Subject: Re: temporarily setting a package
From: Erik Naggum <clerik@naggum.no>
Date: 1998/04/13
Newsgroups: comp.lang.lisp
Message-ID: <3101492852846049@naggum.no>


* Sam Steingold
| Erik's solution for the :key/#'reduce ACL problem starts with
| (in-package :franz) and ends with (in-package :user).

  huh?  it doesn't end with (in-package :user) in any version I can find
  that I have posted.  where did you get one that did?

  the purpose of IN-PACKAGE is to ensure that symbols are interned in a
  known package so the compiler can make certain optimizations and the user
  of a file can live a less interesting life.  it is not for interactive
  use.  (in Allegro CL, you use the top-level command :PACKAGE for that.)

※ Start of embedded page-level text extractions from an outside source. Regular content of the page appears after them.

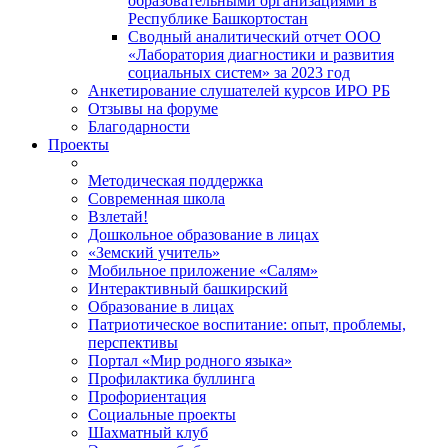
образовательными организациями в
Республике Башкортостан
Сводный аналитический отчет ООО
«Лаборатория диагностики и развития
социальных систем» за 2023 год
Анкетирование слушателей курсов ИРО РБ
Отзывы на форуме
Благодарности
Проекты
Методическая поддержка
Современная школа
Взлетай!
Дошкольное образование в лицах
«Земский учитель»
Мобильное приложение «Салям»
Интерактивный башкирский
Образование в лицах
Патриотическое воспитание: опыт, проблемы,
перспективы
Портал «Мир родного языка»
Профилактика буллинга
Профориентация
Социальные проекты
Шахматный клуб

  you should just stuff my advice code in a file, perhaps compile it, and
  then load it.  it should not be prefixed onto other source code, which is
  what it appears that you're doing.  LOAD will bind *PACKAGE* across
  loading, so it can be changed during loading.  COMPILE-FILE will do the
  same.

| what if I wasn't in :user?

  the obvious solution is not to invoke IN-PACKAGE when you need the value
  of the same binding of *PACKAGE* afterwards.  which, again, LOAD takes
  care of for you: you get the same binding of *PACKAGE* after LOAD as
  before, because the one that may have been changed inside the loaded
  object is a different binding.

  matter of fact, (in-package :franz) does only a little more than

(eval-when (:compile-toplevel :load-toplevel :execute)
  (setq *package* :franz))

  which works because *PACKAGE* is bound by LOAD and COMPILE-FILE.
  
#:Erik
-- 
  religious cult update in light of new scientific discoveries:
  "when we cannot go to the comet, the comet must come to us."